━━ DATASET EXTRACT ━━

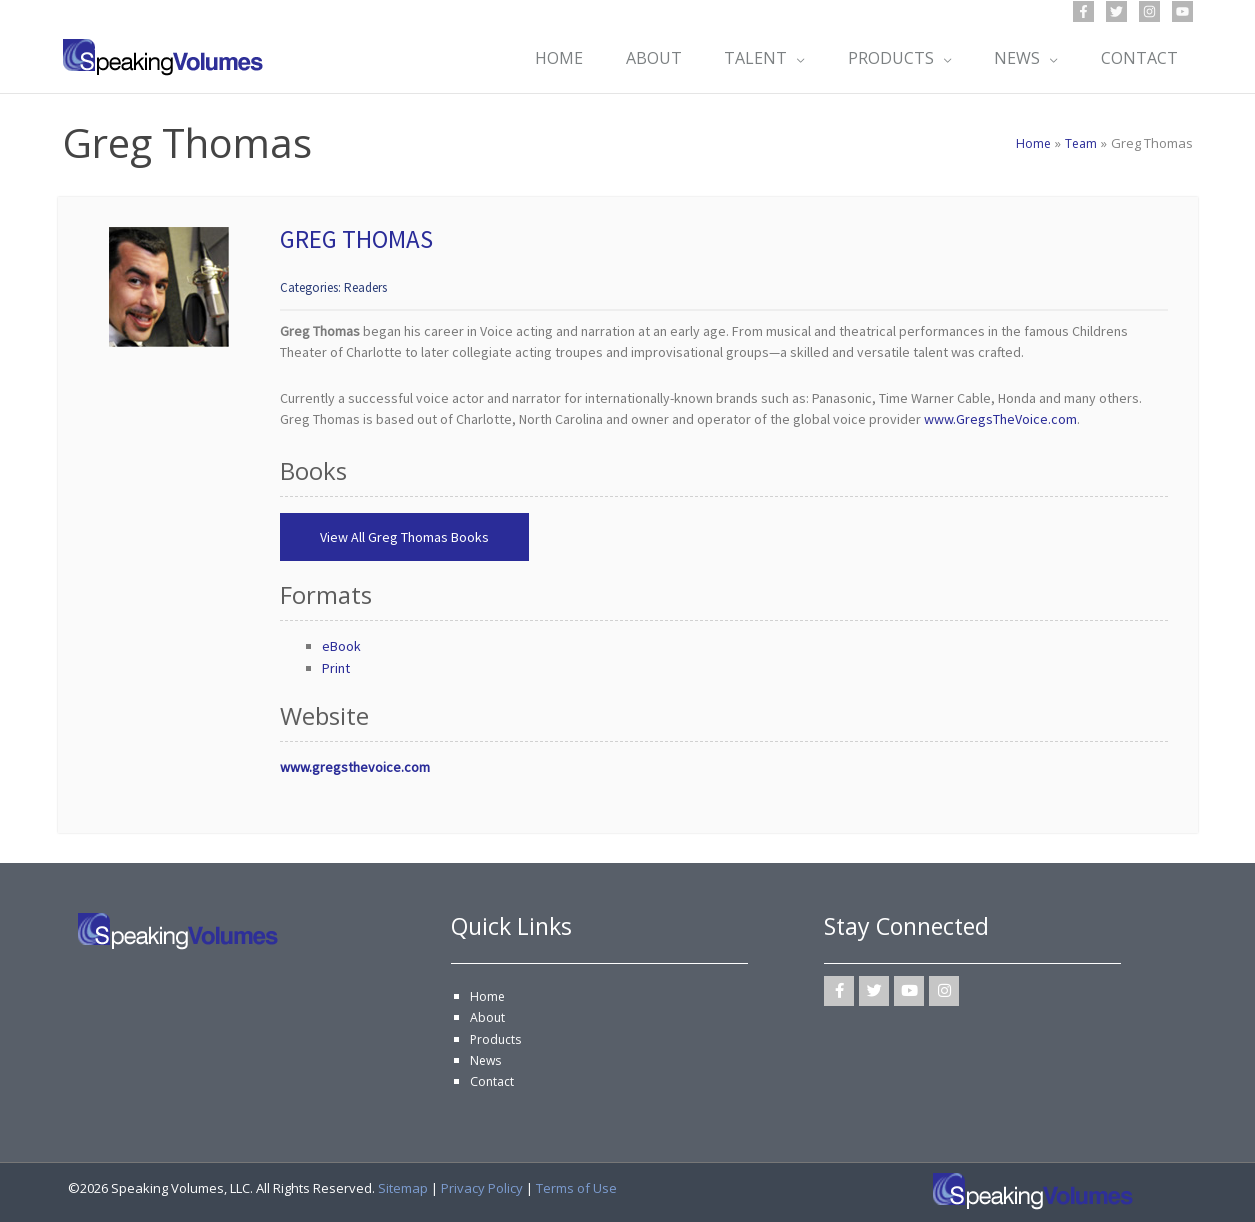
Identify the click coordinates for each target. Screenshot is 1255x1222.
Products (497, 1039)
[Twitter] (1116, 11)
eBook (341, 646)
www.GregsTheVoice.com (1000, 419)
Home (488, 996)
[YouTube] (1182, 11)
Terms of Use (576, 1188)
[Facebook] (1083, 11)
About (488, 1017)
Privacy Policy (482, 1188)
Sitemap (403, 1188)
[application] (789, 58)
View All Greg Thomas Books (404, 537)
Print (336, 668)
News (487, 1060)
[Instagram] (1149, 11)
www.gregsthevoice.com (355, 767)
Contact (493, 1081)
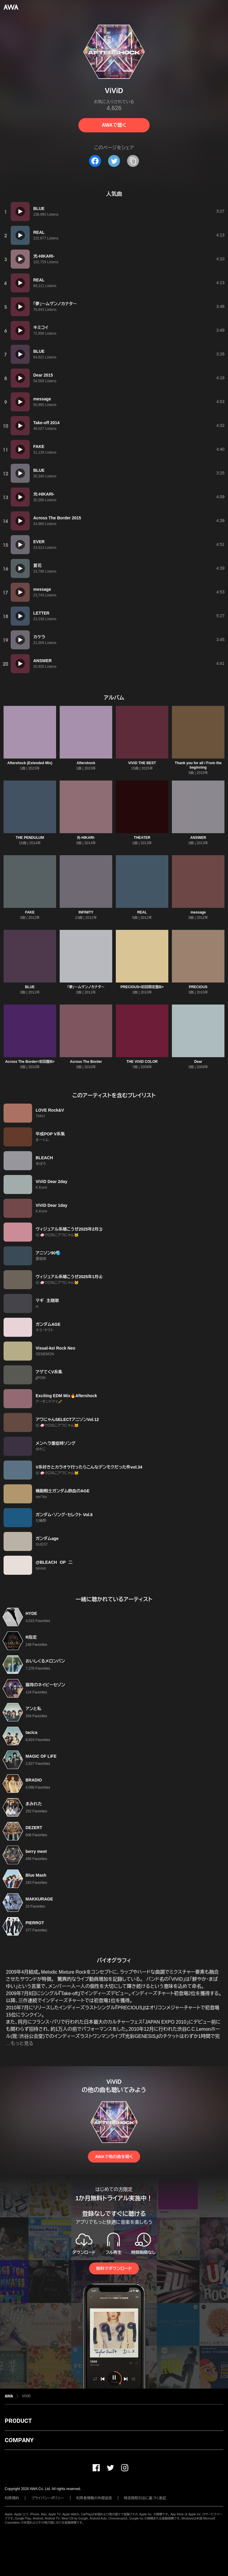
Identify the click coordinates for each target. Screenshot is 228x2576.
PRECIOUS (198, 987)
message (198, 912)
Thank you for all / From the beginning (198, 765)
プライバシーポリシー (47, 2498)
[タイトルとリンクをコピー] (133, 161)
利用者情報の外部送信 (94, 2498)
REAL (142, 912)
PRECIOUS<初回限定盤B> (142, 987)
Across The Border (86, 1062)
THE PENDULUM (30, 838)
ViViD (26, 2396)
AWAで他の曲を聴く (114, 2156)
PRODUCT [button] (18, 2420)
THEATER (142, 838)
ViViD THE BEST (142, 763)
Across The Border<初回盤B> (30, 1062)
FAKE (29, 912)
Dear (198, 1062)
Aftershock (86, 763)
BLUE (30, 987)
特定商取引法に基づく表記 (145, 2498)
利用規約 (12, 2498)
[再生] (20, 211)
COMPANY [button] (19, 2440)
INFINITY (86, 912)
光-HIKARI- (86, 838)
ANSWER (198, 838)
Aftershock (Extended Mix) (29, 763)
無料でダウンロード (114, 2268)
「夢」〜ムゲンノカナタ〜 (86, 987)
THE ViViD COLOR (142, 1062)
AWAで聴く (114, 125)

━━━

• ACTION ITEM
All of the entries above are to be duplicated exactly, with every image left out.

• EXERCISE SOLUTION
Identify the click coordinates for each target. Screenshot is 1255x1222.
Products (497, 1039)
[Twitter] (1116, 11)
eBook (341, 646)
www.GregsTheVoice.com (1000, 419)
Home (488, 996)
[YouTube] (1182, 11)
Terms of Use (576, 1188)
[Facebook] (1083, 11)
About (488, 1017)
Privacy Policy (482, 1188)
Sitemap (403, 1188)
[application] (789, 58)
View All Greg Thomas Books (404, 537)
Print (336, 668)
News (487, 1060)
[Instagram] (1149, 11)
www.gregsthevoice.com (355, 767)
Contact (493, 1081)
Identify the click coordinates for each target. Screenshot is 228x2576.
PRECIOUS (198, 987)
message (198, 912)
Thank you for all / From the beginning (198, 765)
プライバシーポリシー (47, 2498)
[タイトルとリンクをコピー] (133, 161)
利用者情報の外部送信 (94, 2498)
REAL (142, 912)
PRECIOUS<初回限定盤B> (142, 987)
Across The Border (86, 1062)
THE PENDULUM (30, 838)
ViViD (26, 2396)
AWAで他の曲を聴く (114, 2156)
PRODUCT [button] (18, 2420)
THEATER (142, 838)
ViViD THE BEST (142, 763)
Across The Border<初回盤B> (30, 1062)
FAKE (29, 912)
Dear (198, 1062)
Aftershock (86, 763)
BLUE (30, 987)
特定商取引法に基づく表記 (145, 2498)
利用規約 (12, 2498)
[再生] (20, 211)
COMPANY [button] (19, 2440)
INFINITY (86, 912)
光-HIKARI- (86, 838)
ANSWER (198, 838)
Aftershock (Extended Mix) (29, 763)
無料でダウンロード (114, 2268)
「夢」〜ムゲンノカナタ〜 (86, 987)
THE ViViD COLOR (142, 1062)
AWAで聴く (114, 125)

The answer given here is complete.